The Grand Louvre

When the remains of the Tuileries were destroyed in 1883, the Louvre shifted from the original uses of the building as a royal and political center of Paris to a full time home for the arts and culture from around the world to become what we know of today as the Louvre Museum (Martinez).

From the late 1880s to nearly forty years into the 1900s, the Louvre expanded and added wings and galleries to the museum, including the opening of the first Islamic gallery in 1922 (Martinez).
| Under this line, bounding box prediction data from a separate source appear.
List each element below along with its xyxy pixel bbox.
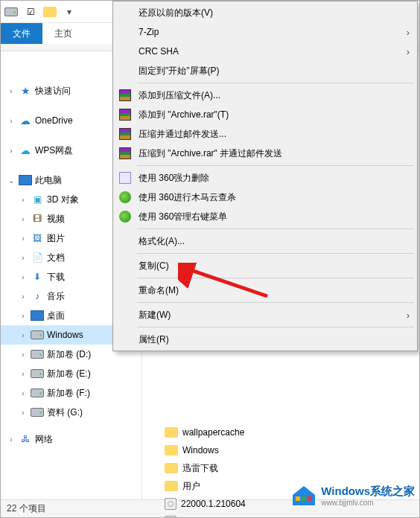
menu-360-manage-menu[interactable]: 使用 360管理右键菜单 — [115, 207, 416, 226]
tree-network[interactable]: › 🖧 网络 — [1, 429, 141, 449]
chevron-right-icon[interactable]: › — [19, 312, 28, 320]
tree-label: 新加卷 (E:) — [47, 368, 91, 380]
menu-add-archive[interactable]: 添加到压缩文件(A)... — [115, 86, 416, 105]
drive-icon — [31, 386, 44, 400]
menu-separator — [137, 302, 414, 303]
menu-properties[interactable]: 属性(R) — [115, 330, 416, 349]
menu-crc-sha[interactable]: CRC SHA› — [115, 42, 416, 61]
chevron-right-icon[interactable]: › — [19, 331, 28, 339]
context-menu: 还原以前的版本(V) 7-Zip› CRC SHA› 固定到"开始"屏幕(P) … — [112, 1, 418, 351]
file-name: 迅雷下载 — [182, 462, 218, 475]
menu-label: 压缩到 "Archive.rar" 并通过邮件发送 — [139, 147, 410, 160]
chevron-right-icon[interactable]: › — [19, 409, 28, 417]
menu-label: 新建(W) — [139, 309, 401, 322]
tab-home[interactable]: 主页 — [42, 23, 84, 44]
folder-icon — [165, 427, 178, 438]
chevron-down-icon[interactable]: ⌄ — [7, 176, 16, 185]
chevron-right-icon[interactable]: › — [19, 215, 28, 223]
menu-new[interactable]: 新建(W)› — [115, 305, 416, 324]
chevron-right-icon[interactable]: › — [7, 435, 16, 444]
menu-label: 属性(R) — [139, 333, 410, 346]
file-name: wallpapercache — [182, 427, 244, 438]
list-item[interactable]: wallpapercache — [142, 423, 419, 441]
file-name: 用户 — [182, 480, 200, 493]
tree-label: WPS网盘 — [35, 144, 73, 157]
chevron-right-icon[interactable]: › — [7, 117, 16, 125]
menu-rename[interactable]: 重命名(M) — [115, 281, 416, 300]
svg-rect-3 — [308, 496, 312, 501]
iso-icon — [165, 498, 176, 510]
chevron-right-icon: › — [407, 27, 410, 38]
tree-label: 新加卷 (F:) — [47, 387, 90, 400]
drive-icon — [31, 328, 44, 342]
list-item[interactable]: 迅雷下载 — [142, 459, 419, 477]
menu-label: 重命名(M) — [139, 284, 410, 297]
menu-label: 使用 360管理右键菜单 — [139, 211, 410, 223]
menu-label: 使用 360进行木马云查杀 — [139, 191, 410, 204]
tree-label: 下载 — [47, 271, 65, 284]
network-icon: 🖧 — [19, 432, 32, 446]
picture-icon: 🖼 — [31, 231, 44, 245]
file-name: 22000.1.210604 — [181, 499, 246, 509]
qat-folder-icon[interactable] — [42, 4, 57, 19]
chevron-right-icon[interactable]: › — [19, 254, 28, 262]
qat-properties-icon[interactable]: ☑ — [23, 4, 38, 19]
folder-icon — [165, 445, 178, 455]
tree-drive-f[interactable]: › 新加卷 (F:) — [1, 383, 141, 403]
tree-label: 网络 — [35, 433, 53, 446]
list-item[interactable]: 22000.1.21060 — [142, 513, 419, 518]
chevron-right-icon[interactable]: › — [19, 389, 28, 397]
file-name: Windows — [182, 445, 219, 455]
menu-compress-rar-email[interactable]: 压缩到 "Archive.rar" 并通过邮件发送 — [115, 144, 416, 163]
menu-format[interactable]: 格式化(A)... — [115, 231, 416, 251]
pc-icon — [19, 173, 32, 187]
music-icon: ♪ — [31, 290, 44, 303]
menu-label: 7-Zip — [139, 27, 401, 37]
chevron-right-icon[interactable]: › — [19, 234, 28, 243]
tab-file[interactable]: 文件 — [1, 23, 42, 44]
menu-separator — [137, 228, 414, 229]
menu-compress-email[interactable]: 压缩并通过邮件发送... — [115, 124, 416, 144]
chevron-right-icon[interactable]: › — [7, 147, 16, 155]
chevron-right-icon[interactable]: › — [19, 351, 28, 359]
tree-label: 3D 对象 — [47, 194, 79, 206]
winrar-icon — [119, 89, 131, 101]
menu-label: 使用 360强力删除 — [139, 172, 410, 185]
tree-label: 资料 (G:) — [47, 406, 83, 419]
download-icon: ⬇ — [31, 270, 44, 284]
tree-drive-e[interactable]: › 新加卷 (E:) — [1, 364, 141, 383]
chevron-right-icon[interactable]: › — [19, 370, 28, 378]
3d-icon: ▣ — [31, 193, 44, 206]
menu-360-trojan-scan[interactable]: 使用 360进行木马云查杀 — [115, 188, 416, 207]
tree-drive-g[interactable]: › 资料 (G:) — [1, 403, 141, 422]
winrar-icon — [119, 128, 131, 140]
menu-separator — [137, 253, 414, 254]
menu-label: CRC SHA — [139, 46, 401, 57]
menu-add-archive-rar[interactable]: 添加到 "Archive.rar"(T) — [115, 105, 416, 124]
chevron-right-icon[interactable]: › — [19, 273, 28, 281]
tree-label: OneDrive — [35, 115, 73, 126]
menu-360-force-delete[interactable]: 使用 360强力删除 — [115, 168, 416, 188]
menu-pin-start[interactable]: 固定到"开始"屏幕(P) — [115, 61, 416, 80]
chevron-right-icon[interactable]: › — [19, 292, 28, 301]
menu-label: 格式化(A)... — [139, 235, 410, 248]
tree-label: 音乐 — [47, 290, 65, 303]
list-item[interactable]: Windows — [142, 441, 419, 459]
360-icon — [119, 172, 131, 184]
winrar-icon — [119, 109, 131, 121]
tree-label: 新加卷 (D:) — [47, 348, 91, 361]
tree-label: 文档 — [47, 252, 65, 264]
menu-restore-previous[interactable]: 还原以前的版本(V) — [115, 3, 416, 22]
menu-7zip[interactable]: 7-Zip› — [115, 22, 416, 42]
tree-label: 视频 — [47, 213, 65, 226]
tree-label: 图片 — [47, 232, 65, 245]
chevron-right-icon[interactable]: › — [7, 87, 16, 95]
menu-separator — [137, 327, 414, 327]
watermark-title: Windows系统之家 — [321, 485, 415, 499]
menu-separator — [137, 165, 414, 166]
star-icon: ★ — [19, 84, 32, 97]
chevron-right-icon[interactable]: › — [19, 196, 28, 204]
menu-copy[interactable]: 复制(C) — [115, 256, 416, 275]
qat-dropdown-icon[interactable]: ▾ — [62, 4, 77, 19]
cloud-icon: ☁ — [19, 144, 32, 157]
However, when the start of a second World War seemed imminent in 1939, the Louvre made immediate plans to close and evacuate as many of the pieces of artwork that were being stored in public galleries across the museum as possible (“How the French”). The famous Mona Lisa painting left Paris days before war broke out in the beginning of September 1939, and when war had been declared, the majority of the major works of art were moved out on a journey away from Paris to the countryside and were constantly moved around for reasons of security (Martinez).

German Field Marshal Gerd von Rundstedt at the Louvre

The Germans forced the reopening of the museum in 1940 after Paris was invaded to restore a sense of culture in the city though the reopening did not attract many visitors to the Louvre. Despite the Nazi’s attempts to confiscate private gallery works during their time in the city, most of the major works of art in the museum were recovered and brought back to the Louvre after the war ended in 1945 (“How the French”).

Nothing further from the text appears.